I use a J hook targeting channel cats and catch bullhead in the process I have not had much issue with removing the hook safely from either fish. 


Posted using Outdoor Hub Campfire


----------



## sherman51 (Apr 12, 2011)

i,ve always done just fine with j hooks. just no reason to use a treble unless the bait your using is coming off when you make your cast. i have used trebles when my chickin liver got soft. just my opinion.
sherman


----------



## OhioCatter (Feb 26, 2012)

Circle hooks all the way, I use them 100% of the time. Just read up a little on them though if you have not really heard of them. You do not set the hook like other hooks. Have fun and enjoy.


----------



## JohnPD (Jun 12, 2012)

sherman51 said:


> i,ve always done just fine with j hooks. just no reason to use a treble unless the bait your using is coming off when you make your cast. i have used trebles when my chickin liver got soft. just my opinion.
> sherman


I don't even use treble hooks when that happens, I just use an old cut up pair of pantyhose cut into little squares, wrap around chicken liver, tie it with that magic line stuff you just wrap around a few times, and no more lost chicken livers. Works like a charm, and can usually last catching 2 or 3 cats before changing bait.


----------



## BanksideBandit (Jan 22, 2010)

Trebles are hard to hook to a good size live bait. I've used trebles before with success but didn't have any better/worse hook-up rates. I use J hooks for flatheads and running clickers and circle hooks when drifting or tight lineing.


----------



## LeeWoolery (Jan 9, 2013)

...now...these hooks do work as well as or better than circle hooks because the barb is exposed:

http://www.pikefishing-uk.com/shop/partridge-cs1st-double-hook/

I have caught tons of fish using this hook imported from England.

Good fishing,


----------



## Montag15 (Mar 13, 2013)

Im a trophy flathead fisherman and spent a lot of time trying to find the best hook seeing as losing a giant flathead to me is worse then missing a giant buck. I went through the same phase where you start missing fish so you automatically want to use a treble hook. Don't do it, circle hooks are the way to go. Once you train your brain not to set the hook (which can be frustrating and difficult to get used to) you'll hook the fish perfect 99% of the time and leaves little damage done and will never use any different style from then on for cat fishing.


----------



## Montag15 (Mar 13, 2013)

Another thing is when cat fishing constantly check the sharpness of your hooks. Cat fishing is unique because you can really only use live bait so you don't have access to using a lure that has 2-3 treble hooks to ensure the fish will be hooked. I always do the fingernail test before tying on a hook to be safe. You can find hook sharpeners at bass pro. Something to consider to help you land more cats.


----------



## dstiner86 (Jun 5, 2012)

Montag15 said:


> Another thing is when cat fishing constantly check the sharpness of your hooks. Cat fishing is unique because you can really only use live bait so you don't have access to using a lure that has 2-3 treble hooks to ensure the fish will be hooked. I always do the fingernail test before tying on a hook to be safe. You can find hook sharpeners at bass pro. Something to consider to help you land more cats.

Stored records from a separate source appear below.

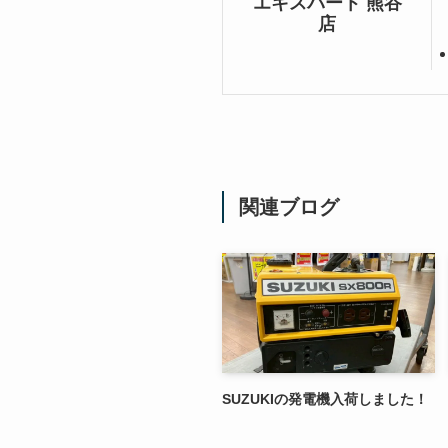
エキスパート 熊谷
店
関連ブログ
SUZUKIの発電機入荷しました！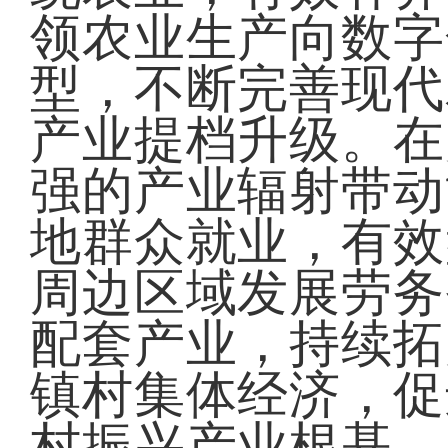
领农业生产向数字
型，不断完善现代
产业提档升级。在
强的产业辐射带动
地群众就业，有效
周边区域发展劳务
配套产业，持续拓
镇村集体经济，促
村振兴产业根基。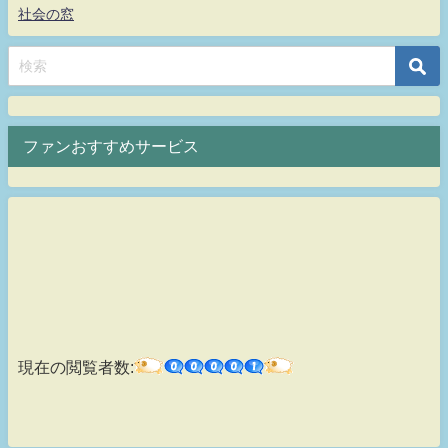
社会の窓
ファンおすすめサービス
現在の閲覧者数: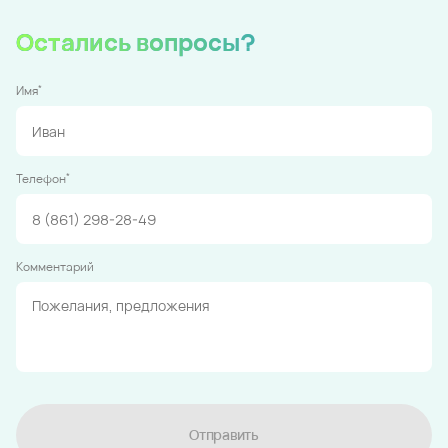
Остались вопросы?
*
Имя
*
Телефон
Комментарий
Отправить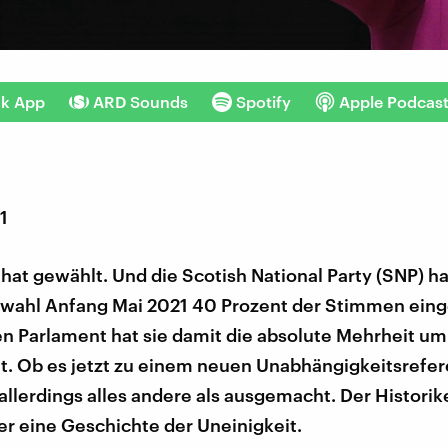
nk App
ARD Sounds
Spotify
Apple Podcas
1
hat gewählt. Und die Scotish National Party (SNP) ha
wahl Anfang Mai 2021 40 Prozent der Stimmen eing
n Parlament hat sie damit die absolute Mehrheit um
hlt. Ob es jetzt zu einem neuen Unabhängigkeitsref
allerdings alles andere als ausgemacht. Der Historik
r eine Geschichte der Uneinigkeit.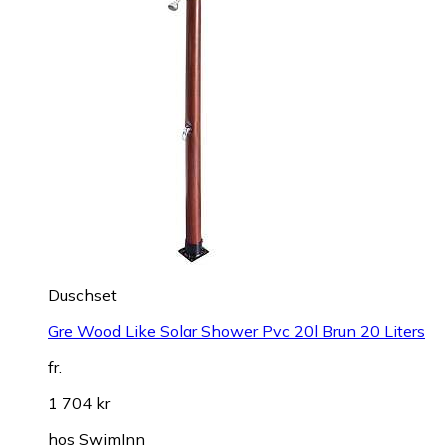
Duschset
Gre Wood Like Solar Shower Pvc 20l Brun 20 Liters
fr.
1 704 kr
hos
SwimInn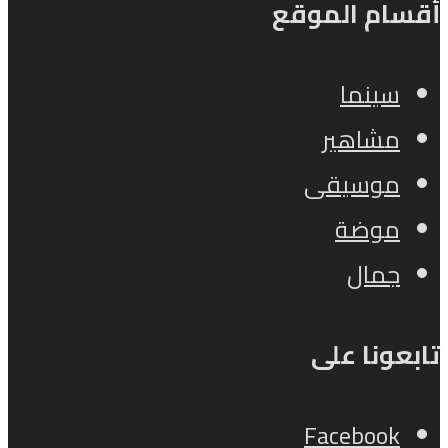
أقسام الموقع
سينما
مشاهير
موسيقى
موضة
جمال
تابعونا على
Facebook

I've been debating on a hook sharpner seems like a smart investment.. Especially since last year i was a major cheapo and mostly bought the little various packs of hooks for 2 bucks at walmart .. Ice noticed a lot aren't that great quality and some almost seemed dull out the box.. 

As for everyone else thanks for the input.. I looked up a little on the circle hooks i may try those ..i usually run a tighter line then my buddy (i have a better success rate that way)..anyways definitely appreciate all the input now i can't to just get out and get fishing!

posted using Outdoor Hub Campfire


----------



## catfishnut (Dec 23, 2010)

Yep.....circle hooks are the way to go.


----------



## monsterKAT11 (Jun 20, 2004)

montagc said:


> I don't have a dog in this fight but wanted to say hello to another Montag!
> 
> 
> Posted using Outdoor Hub Campfire


haha! i support this post. 

mathematically, yes 3 hooks increase your chances of a hookup over one, and i think it depends what your intentions are. if i want to catch some channels to eat i'll us trebles all day long, but if i'm targeting big flathead and intend on catch and release i completely agree that you're better off using circles. they are safe for the fish most of the time and once you get used to them they have a very good hookup ratio.


----------